While trying to writing a unit test for the PZTomographer algorithm, I realised that there doesn't seem to be test qp.Ensemble data available in src/rail/examples_data/testdata/. Could we add a small test qp file like test_dc2_training_9816.hdf5?

eacharles commented 1 year ago

Depends on the size.   If it is more that a few 10’s of galaxies it would be better to download the data than to include it in the repo.On Jul 4, 2023, at 12:20 PM, hangqianjun @.***> wrote: While trying to writing a unit test for the PZTomographer algorithm, I realised that there doesn't seem to be test qp.Ensemble data available in src/rail/examples_data/testdata/. Could we add a small test qp file like test_dc2_training_9816.hdf5?

—Reply to this email directly, view it on GitHub, or unsubscribe.You are receiving this because you are subscribed to this thread.Message ID: @.***>

hangqianjun commented 1 year ago

Depends on the size.
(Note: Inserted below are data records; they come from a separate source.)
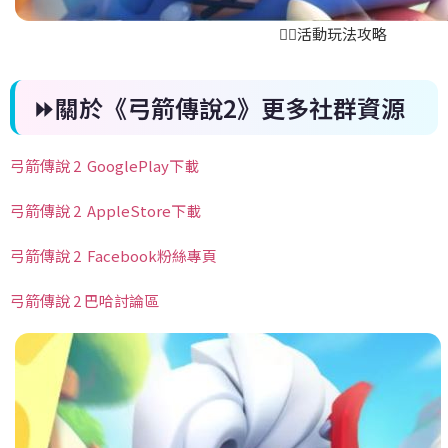
🏃‍♂️活動玩法攻略
⏩關於《弓箭傳說2》更多社群資源
弓箭傳說 2 GooglePlay下載
弓箭傳說 2 AppleStore下載
弓箭傳說 2 Facebook粉絲專頁
弓箭傳說 2 巴哈討論區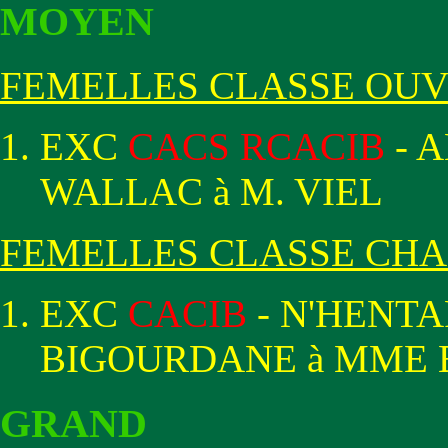
MOYEN
FEMELLES CLASSE OU
EXC
CACS RCACIB
- 
WALLAC à M. VIEL
FEMELLES CLASSE CH
EXC
CACIB
- N'HENTA
BIGOURDANE à MME 
GRAND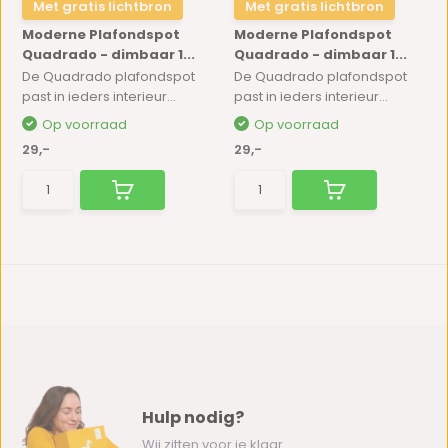
Met gratis lichtbron
Met gratis lichtbron
Moderne Plafondspot
Moderne Plafondspot
Quadrado - dimbaar 1...
Quadrado - dimbaar 1...
De Quadrado plafondspot
De Quadrado plafondspot
past in ieders interieur...
past in ieders interieur...
Op voorraad
Op voorraad
29,-
29,-
Hulp nodig?
Wij zitten voor je klaar.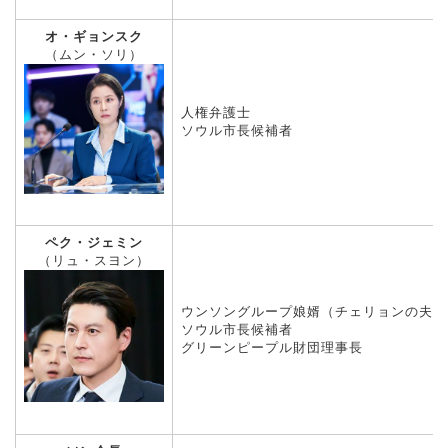
オ・ギョンスク
（ムン・ソリ）
人権弁護士
ソウル市長候補者
ペク・ジェミン
（リュ・スヨン）
ウンソングループ娘婿（チェリョンの夫）
ソウル市長候補者
グリーンピープル財団理事長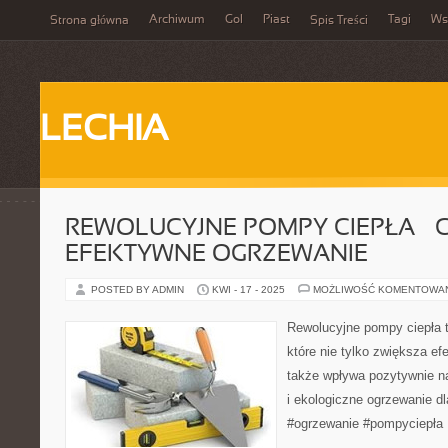
Archiwum
Gol
Piast
Tagi
Ws
Strona główna
Spis Treści
LECHIA
REWOLUCYJNE POMPY CIEPŁA – C
EFEKTYWNE OGRZEWANIE
POSTED BY ADMIN
KWI - 17 - 2025
MOŻLIWOŚĆ KOMENTOWA
Rewolucyjne pompy ciepła 
które nie tylko zwiększa e
także wpływa pozytywnie n
i ekologiczne ogrzewanie d
#ogrzewanie #pompyciepła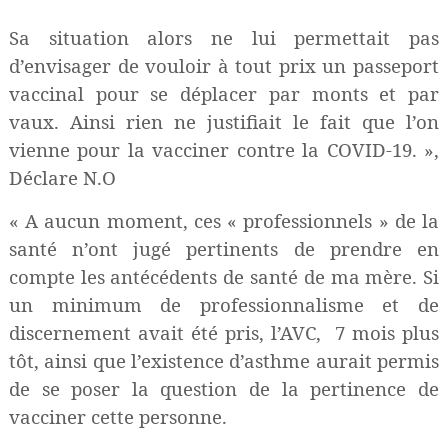
Sa situation alors ne lui permettait pas
d’envisager de vouloir à tout prix un passeport
vaccinal pour se déplacer par monts et par
vaux. Ainsi rien ne justifiait le fait que l’on
vienne pour la vacciner contre la COVID-19. »,
Déclare N.O
« A aucun moment, ces « professionnels » de la
santé n’ont jugé pertinents de prendre en
compte les antécédents de santé de ma mère. Si
un minimum de professionnalisme et de
discernement avait été pris, l’AVC,
7 mois plus
tôt, ainsi que l’existence d’asthme aurait permis
de se poser la question de la pertinence de
vacciner cette personne.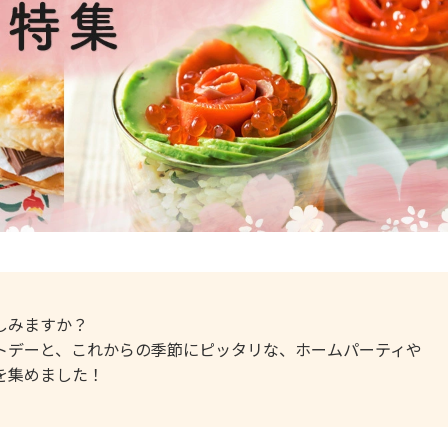
しみますか？
トデーと、これからの季節にピッタリな、ホームパーティや
を集めました！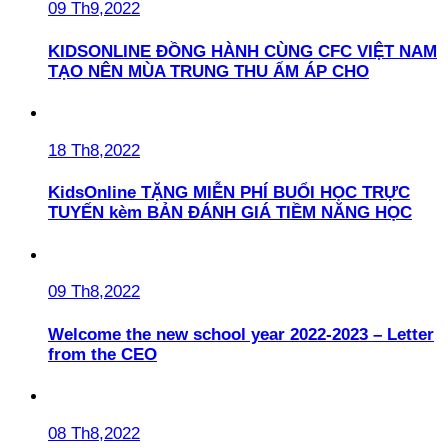
09 Th9,2022
KIDSONLINE ĐỒNG HÀNH CÙNG CFC VIỆT NAM
TẠO NÊN MÙA TRUNG THU ẤM ÁP CHO
18 Th8,2022
KidsOnline TẶNG MIỄN PHÍ BUỔI HỌC TRỰC
TUYẾN kèm BẢN ĐÁNH GIÁ TIỀM NĂNG HỌC
09 Th8,2022
Welcome the new school year 2022-2023 – Letter
from the CEO
08 Th8,2022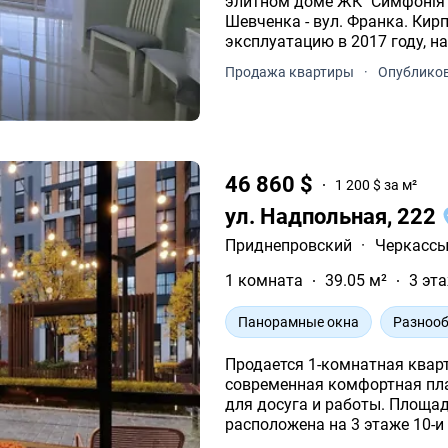
элитном доме ЖК "Симфонія",
Шевченка - вул. Франка. Ки
эксплуатацию в 2017 году, н
круглосуточным видеонаблю
Продажа квартиры
·
Опубликов
46 860 $
1 200 $ за м²
ул. Надпольная, 222
Приднепровский
·
Черкасс
1 комната
39.05 м²
3 эта
Панорамные окна
Разнооб
Продается 1-комнатная кварти
современная комфортная пла
для досуга и работы. Площадь 1-
расположена на 3 этаже 10-и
If it is more that a few 10’s of galaxies it would be better to download the data than to include it in the repo.

Are these data available somewhere already?

eacharles commented 1 year ago

Does src/rail/examples_data/testdata/output_BPZ_lite.fits work? it is already in the repo.

sschmidt23 commented 1 year ago

@hangqianjun I was looking at this PR earlier, I don't think that we want to have input parameters in a .ini file unless there is a strong reason to do so, as that file could change between runs if someone pushes a change and updated values could lead to non-reproducibility on subsequent runs. Having all of the parameters as config params seems like a better way of tracking things in terms of reproducibility. Was there a reason to do this with a .ini file, e.g. maybe TXPipe does something like that?

Also, output_BPZ_lite.fits may not be the best test file, as the mode values for the first 10 galaxies are all either at z<0.2 or z>2.8, and thus the default tomographer value (for SRD binning) for all 10 is -99. We may need to include another small test file here with more appropriate mode values.

Other than that, this looks very nice!

hangqianjun commented 1 year ago

Hi @aimalz, are you happy with the module/algorithm names? Let me know if you have suggestions!